I love the creative incongruity of the internet, which often is reflected either in my Google Reader or facebook feeds. To wit: Today two facebook friends linked to things they had written about seating in churches. Nadia Bolz-Weber has a post on Patheos about the restrictions placed on worship and community by traditional church pews. Scott Gunn highlights news that the Church of England is seeking new designs for church chairs. Gunn is having some fun at the CoE’s expense, but Bolz-Weber is completely serious as she points out the clear message sent to contemporary culture by traditional interior church architecture and design:
There is a critical “why” to the reason we do things this way that extends far beyond taste. It’s missional. In a postmodern context people are increasingly leery of organized religion and it’s attendant obsession with hierarchy. We have peeked behind the curtain and seen only scared little men. So a shared, communitarian experience of liturgy in which we live as the Priesthood of all Believers is inviting in a way that the formality of the traditional church is not. (To be clear, this is not the same as saying that we no longer need clergy – I still hold the office of Word and Sacrament but I hold it on behalf of the whole community and with their permission). This population of urban, postmodern young-ish people have a deep critique of consumer culture and as such are far more interested in being producers than consumers. This goes for church as well. And being able to worship in the round creates an accountability of presence to each other and a shared experience which allows for the community to create the thing they are experiencing rather than consuming what others have produced for them.

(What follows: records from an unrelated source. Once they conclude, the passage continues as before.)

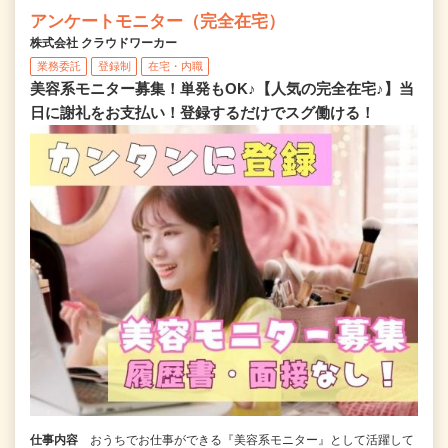
アンケートモニター（完全在宅）
株式会社 クラウドワーカー
業務委託
登録制
在宅・内職
美容系モニター募集！単発もOK♪【人気の完全在宅♪】当
日に謝礼をお支払い！登録するだけでスグ働ける！
仕事内容
おうちでお仕事ができる『美容系モニター』として活躍して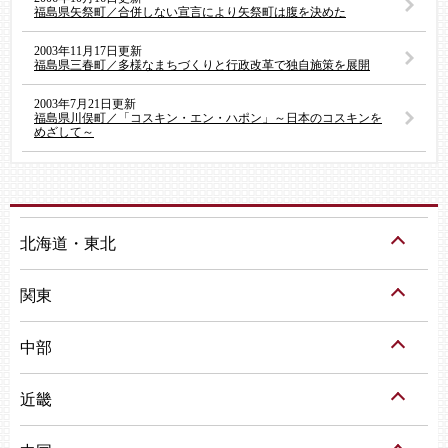
福島県矢祭町／合併しない宣言により矢祭町は腹を決めた
2003年11月17日更新
福島県三春町／多様なまちづくりと行政改革で独自施策を展開
2003年7月21日更新
福島県川俣町／「コスキン・エン・ハポン」～日本のコスキンを
めざして～
北海道・東北
関東
中部
近畿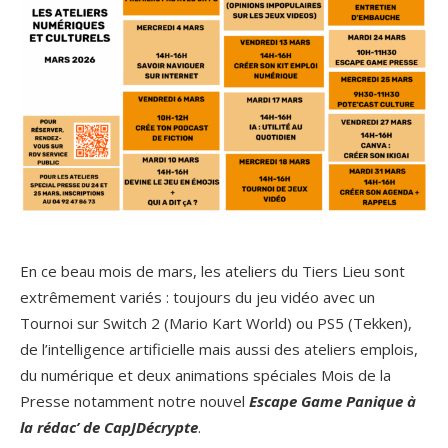
En ce beau mois de mars, les ateliers du Tiers Lieu sont
extrêmement variés : toujours du jeu vidéo avec un
Tournoi sur Switch 2 (Mario Kart World) ou PS5 (Tekken),
de l’intelligence artificielle mais aussi des ateliers emplois,
du numérique et deux animations spéciales Mois de la
Presse notamment notre nouvel
Escape Game Panique à
la rédac’ de CapJDécrypte
.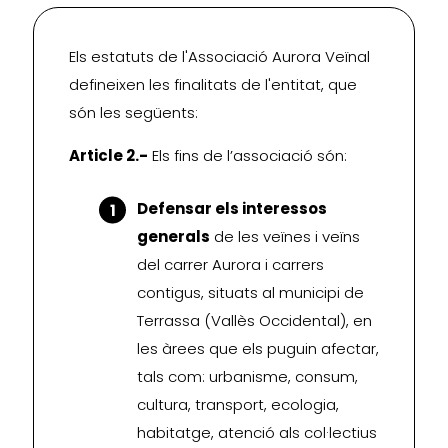
Els estatuts de l'Associació Aurora Veïnal
defineixen les finalitats de l'entitat, que
són les següents:
Article 2.-
Els fins de l’associació són:
Defensar els interessos
generals
de les veïnes i veïns
del carrer Aurora i carrers
contigus, situats al municipi de
Terrassa (Vallès Occidental), en
les àrees que els puguin afectar,
tals com: urbanisme, consum,
cultura, transport, ecologia,
habitatge, atenció als col·lectius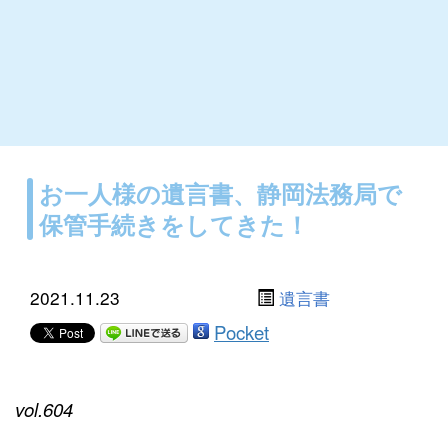
お一人様の遺言書、静岡法務局で
保管手続きをしてきた！
2021.11.23
遺言書
Pocket
vol.604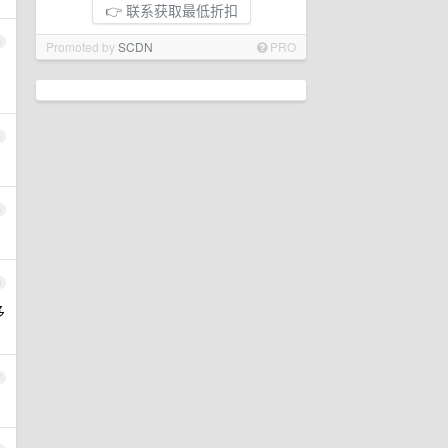
👉 联系获取最低折扣
3
Promoted by
SCDN
PRO
4
5
6
多
7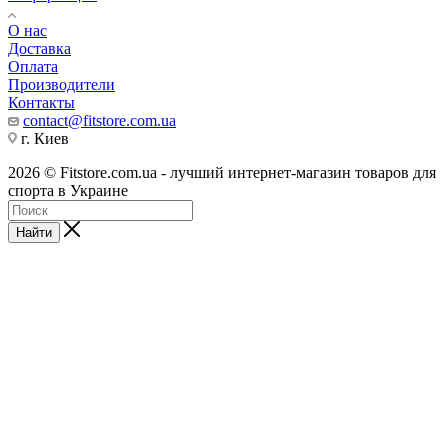
О нас
Доставка
Оплата
Производители
Контакты
contact@fitstore.com.ua
г. Киев
2026 © Fitstore.com.ua - лучший интернет-магазин товаров для
спорта в Украине
Найти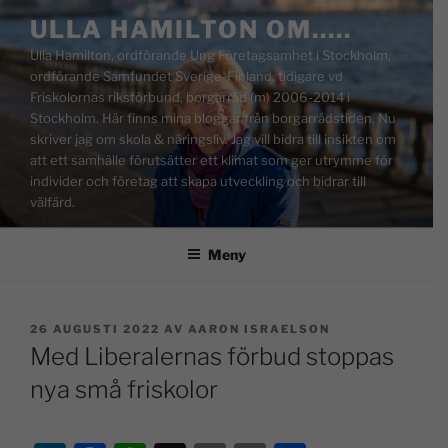
ULLA HAMILTON OM…..
Ulla Hamilton, ordförande Ung Företagsamhet i Stockholm,
ordförande Samfundet Sverige-Finland, tidigare vd
Friskolornas riksförbund, borgarråd (m) 2006-2014 i
Stockholm. Här finns mina bloggar från borgarrådstiden. Nu
skriver jag om skola & näringsliv. Jag vill bidra till insikten om
att ett samhälle förutsätter ett klimat som ger utrymme för
individer och företag att skapa utveckling och bidrar till
välfärd.
Meny
26 AUGUSTI 2022
AV
AARON ISRAELSON
Med Liberalernas förbud stoppas
nya små friskolor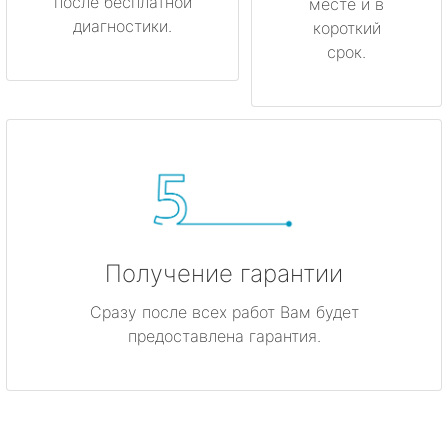
после бесплатной
месте и в
диагностики.
короткий
срок.
Получение гарантии
Сразу после всех работ Вам будет
предоставлена гарантия.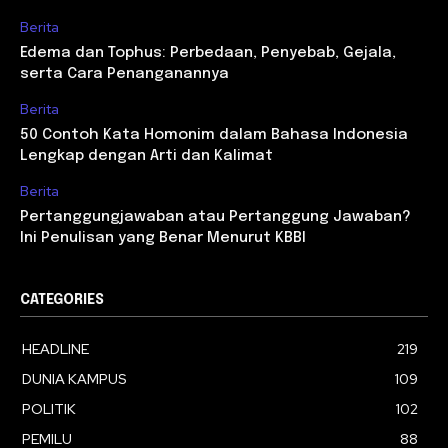
Berita
Edema dan Tophus: Perbedaan, Penyebab, Gejala,
serta Cara Penanganannya
Berita
50 Contoh Kata Homonim dalam Bahasa Indonesia
Lengkap dengan Arti dan Kalimat
Berita
Pertanggungjawaban atau Pertanggung Jawaban?
Ini Penulisan yang Benar Menurut KBBI
CATEGORIES
HEADLINE
219
DUNIA KAMPUS
109
POLITIK
102
PEMILU
88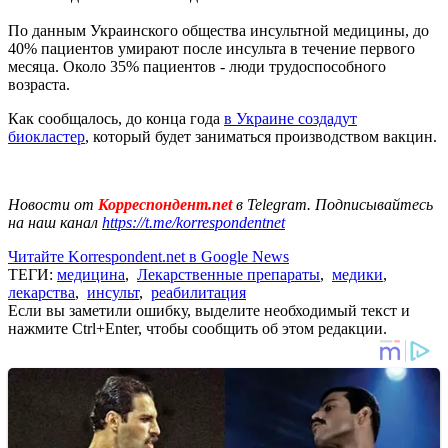
По данным Украинского общества инсультной медицины, до
40% пациентов умирают после инсульта в течение первого
месяца. Около 35% пациентов - люди трудоспособного
возраста.
Как сообщалось, до конца года
в Украине создадут
биокластер
, который будет заниматься производством вакцин.
Новости от
Корреспондент.net
в Telegram. Подписывайтесь
на наш канал
https://t.me/korrespondentnet
Читайте Korrespondent.net в Google News
ТЕГИ:
медицина
,
Лекарственные препараты
,
медики
,
лекарства
,
инсульт
,
реабилитация
Если вы заметили ошибку, выделите необходимый текст и
нажмите Ctrl+Enter, чтобы сообщить об этом редакции.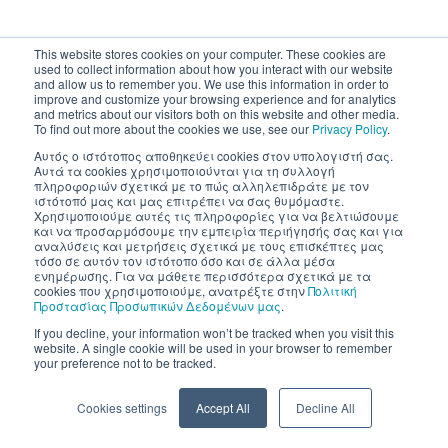
This website stores cookies on your computer. These cookies are
used to collect information about how you interact with our website
and allow us to remember you. We use this information in order to
improve and customize your browsing experience and for analytics
and metrics about our visitors both on this website and other media.
To find out more about the cookies we use, see our
Privacy Policy
.
Αυτός ο ιστότοπος αποθηκεύει cookies στον υπολογιστή σας.
Αυτά τα cookies χρησιμοποιούνται για τη συλλογή
πληροφοριών σχετικά με το πώς αλληλεπιδράτε με τον
ιστότοπό μας και μας επιτρέπει να σας θυμόμαστε.
Χρησιμοποιούμε αυτές τις πληροφορίες για να βελτιώσουμε
και να προσαρμόσουμε την εμπειρία περιήγησής σας και για
αναλύσεις και μετρήσεις σχετικά με τους επισκέπτες μας
τόσο σε αυτόν τον ιστότοπο όσο και σε άλλα μέσα
ενημέρωσης. Για να μάθετε περισσότερα σχετικά με τα
cookies που χρησιμοποιούμε, ανατρέξτε στην
Πολιτική
Προστασίας Προσωπικών Δεδομένων μας
.
If you decline, your information won’t be tracked when you visit this
website. A single cookie will be used in your browser to remember
your preference not to be tracked.
Cookies settings
Accept All
Decline All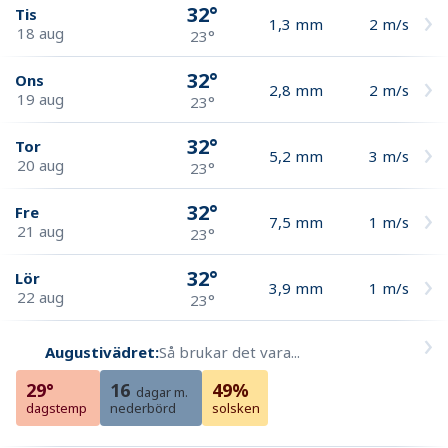
32°
Tis
1,3
mm
2
m/s
18 aug
23°
32°
Ons
2,8
mm
2
m/s
19 aug
23°
32°
Tor
5,2
mm
3
m/s
20 aug
23°
32°
Fre
7,5
mm
1
m/s
21 aug
23°
32°
Lör
3,9
mm
1
m/s
22 aug
23°
Augustivädret:
Så brukar det vara...
29°
16
49%
dagar m.
dagstemp
nederbörd
solsken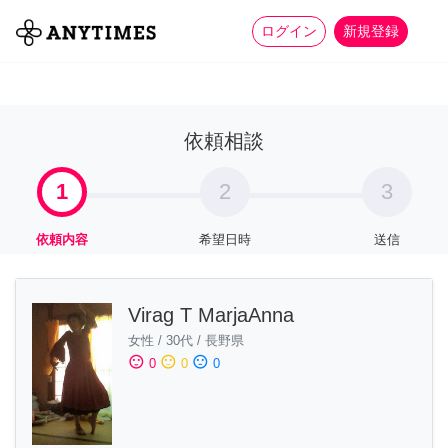
more_horiz
全て
修理・組立
家事
ログイン
新規登録
依頼相談
1
2
3
依頼内容
希望日時
送信
Virag T MarjaAnna
女性
/
30代
/
長野県
sentiment_satisfied
sentiment_neutral
sentiment_dissatisfied
0
0
0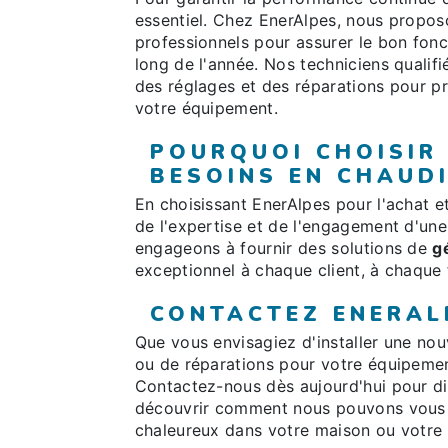
essentiel. Chez EnerAlpes, nous propos
professionnels pour assurer le bon fon
long de l'année. Nos techniciens qualif
des réglages et des réparations pour pr
votre équipement.
POURQUOI CHOISIR
BESOINS EN CHAUDI
En choisissant EnerAlpes pour l'achat et
de l'expertise et de l'engagement d'un
engageons à fournir des solutions de
g
exceptionnel à chaque client, à chaque 
CONTACTEZ ENERAL
Que vous envisagiez d'installer une nou
ou de réparations pour votre équipement
Contactez-nous dès aujourd'hui pour d
découvrir comment nous pouvons vous a
chaleureux dans votre maison ou votre 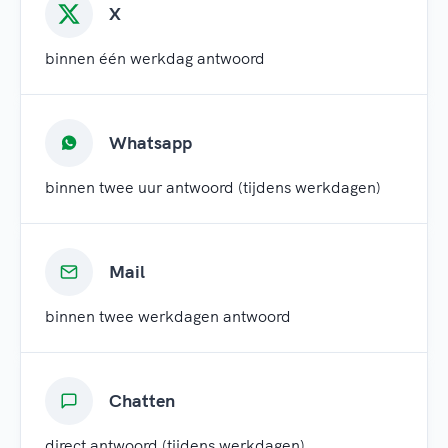
X
binnen één werkdag antwoord
Whatsapp
binnen twee uur antwoord (tijdens werkdagen)
Mail
binnen twee werkdagen antwoord
Chatten
direct antwoord (tijdens werkdagen)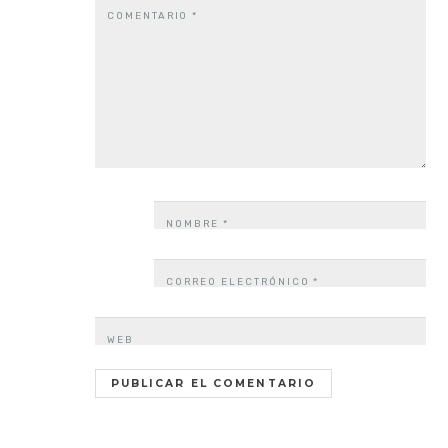
COMENTARIO
*
NOMBRE
*
CORREO ELECTRÓNICO
*
WEB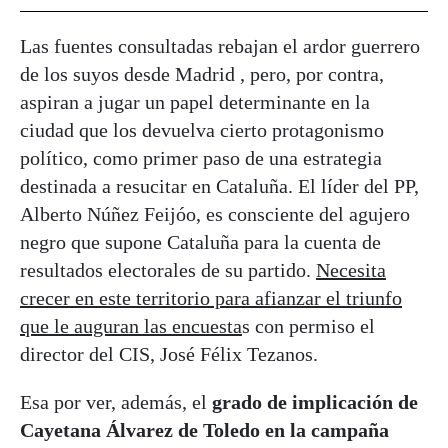
Las fuentes consultadas rebajan el ardor guerrero
de los suyos desde Madrid , pero, por contra,
aspiran a jugar un papel determinante en la
ciudad que los devuelva cierto protagonismo
político, como primer paso de una estrategia
destinada a resucitar en Cataluña. El líder del PP,
Alberto Núñez Feijóo, es consciente del agujero
negro que supone Cataluña para la cuenta de
resultados electorales de su partido.
Necesita
crecer en este territorio para afianzar el triunfo
que le auguran las encuesta
s con permiso el
director del CIS, José Félix Tezanos.
Esa por ver, además, el
grado de implicación de
Cayetana Álvarez de Toledo en la campaña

It’s an interesting perspective on the debate that’s going on over at the Cafe about “what’s up for grabs.”
There’s more to say about the historical development of the pew. Bolz-Weber aligns it to the Protestant Reformation and the importance of preaching. In fact, preaching was important before the rise of Protestants–the Dominicans, for example, are officially known as the Order of Preachers. Medieval preachers, and many Catholics and Protestants in the 16th century complained, often in their sermons, about the lack of attention paid to their words by the assembled congregation. Pews were in part an attempt not to make the sermon more central but to force disciplined behavior on churchgoers and to establish a clear hierarchical relationship between clergy and people, which undergirds Bolz-Weber’s larger point.
On the other hand, one of the odder moments in the debate between radical reformer Conrad Grebel and Huldreich Zwingli had to to with Grebel’s insistence that communion should be received while seated, just as the disciples were seated at the Last Supper.